Photo Credit: Photo Illustration by Olivia Lake
Congress Could Be Perceived Selfish
America has been around for a long time and has had a governing body since the very foundations of our nation. With the articles of confederation, after America defeated Britain in the war they met to draft a new constitution and attempt to form a more effective governing body. Many deliberations and long debates went into the creation of our new government, compromises were made, and when the dust finally settled we had a governing body; with three branches of government with powers and balances. After a while we elected leaders and the train of American government and policymaking took off in full force. Centuries went by where the Government and more specifically congress governed effectively pushing out policies and laws that were good for the people and moved the country forward. Somewhere along the way we hit a bump and the government started to grind to a halt and now we as Americans have to ask ourselves if this body and system we have in place is an effective governing body?
There is so much to tear into and unpack with the effectiveness of our congress. It is like a large clock with so many cogs and gears that help to keep the clock of the government ticking. Over the past couple of decades, our congress has moved quite slow on many issues, the legislative branch used to run on getting things done now it is just a slow crawl. The senate can not even pass a budget pill without everything almost grinding to a halt. Americans often get angry at our government because of its inability to govern and pass laws effectively.

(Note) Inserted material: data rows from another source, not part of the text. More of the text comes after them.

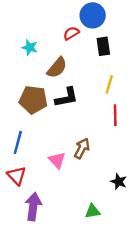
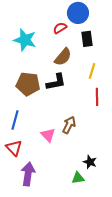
cyan star: (30, 47) -> (25, 40), size x1.6
brown semicircle: (57, 68) -> (63, 57), moved
black star: (119, 182) -> (90, 162), moved

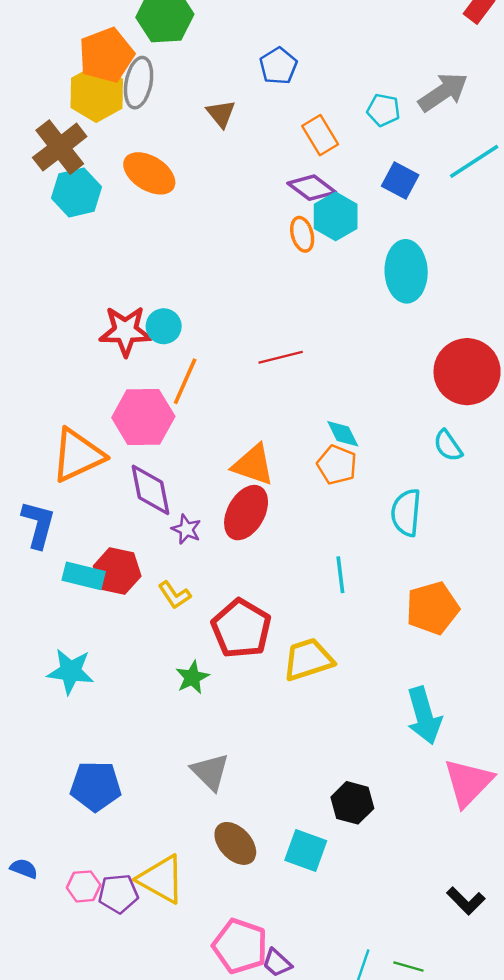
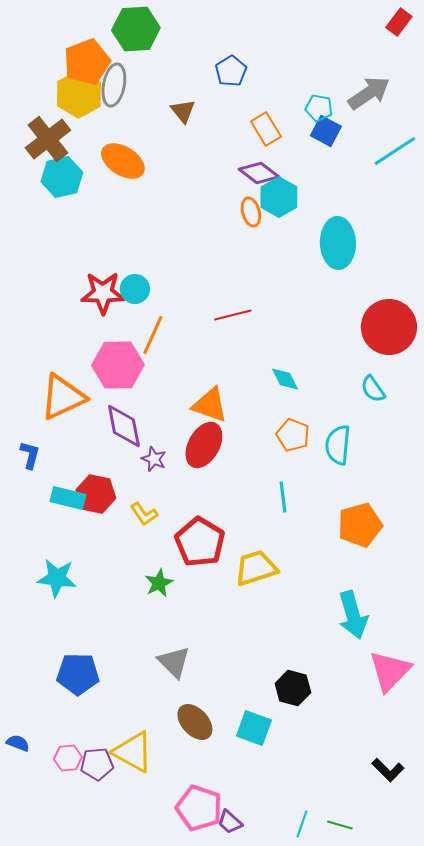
blue square: (400, 181) -> (326, 131), moved
orange pentagon: (337, 465) -> (293, 435), moved
blue L-shape: (38, 525) -> (30, 455), size x0.7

A recent poll conducted by Gallup found that 12 percent of the American populace is “ Confident in the Government”. The highest this number has been was in 1964 at 77 percent. Not only have we seen a major drop in government confidence we have also seen drops in trust in the Government. Only 24 percent of people have “trust” in the government. These numbers change every year with who is in power and what is going on, but they relatively have been down-trending since Bush junior in which the number was at 60 percent. These numbers give us a good look into the true feelings of the American people towards their own government. This year alone these numbers were at the lowest we have seen with only 12 percent. With current trends, and the lay of our political landscape these numbers are not likely to rise or change very much.

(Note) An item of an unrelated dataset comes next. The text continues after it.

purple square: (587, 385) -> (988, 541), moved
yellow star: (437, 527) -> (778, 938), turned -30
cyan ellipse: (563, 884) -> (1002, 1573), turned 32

Bureaucracy is a slow process and there is not a whole lot you can do to speed things up, but there are a few things that can be done to help this process. One of the things that can be done to improve the effectiveness of congress is limiting things like the filibuster. The filibuster is something that is very important and keen to our congress but whole bills can be derailed by one person who has issues with it. It slows things down and makes bills harder to get through and laws to be passed. Placing better parameters on the filibuster will definitely help to move the flow of the government and its ability to get things done.

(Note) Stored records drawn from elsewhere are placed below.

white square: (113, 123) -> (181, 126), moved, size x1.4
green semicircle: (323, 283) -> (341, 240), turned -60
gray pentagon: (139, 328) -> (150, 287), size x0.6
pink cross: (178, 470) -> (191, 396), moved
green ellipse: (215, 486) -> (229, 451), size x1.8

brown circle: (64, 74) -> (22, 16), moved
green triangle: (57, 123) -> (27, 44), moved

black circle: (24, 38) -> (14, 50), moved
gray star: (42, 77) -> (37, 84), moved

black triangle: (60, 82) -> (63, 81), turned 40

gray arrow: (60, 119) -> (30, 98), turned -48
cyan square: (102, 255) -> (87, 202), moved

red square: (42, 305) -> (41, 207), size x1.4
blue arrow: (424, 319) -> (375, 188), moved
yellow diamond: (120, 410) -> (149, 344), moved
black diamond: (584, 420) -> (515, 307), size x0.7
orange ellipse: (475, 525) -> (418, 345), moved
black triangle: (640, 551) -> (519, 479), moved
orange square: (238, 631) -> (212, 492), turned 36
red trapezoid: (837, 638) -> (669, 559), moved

If the government starts to make changes to things and starts to drop petty partisan conflicts then the gears of this clock will start to move and move smoothly. Americans want their government to succeed. The numbers show this. In the past, the government did succeed. People felt like the country was moving forward. Now it just feels like we can never decide on anything and policy-making and coming up with new laws is slower than ever. Maybe things will turn around and move towards a more effective governing body.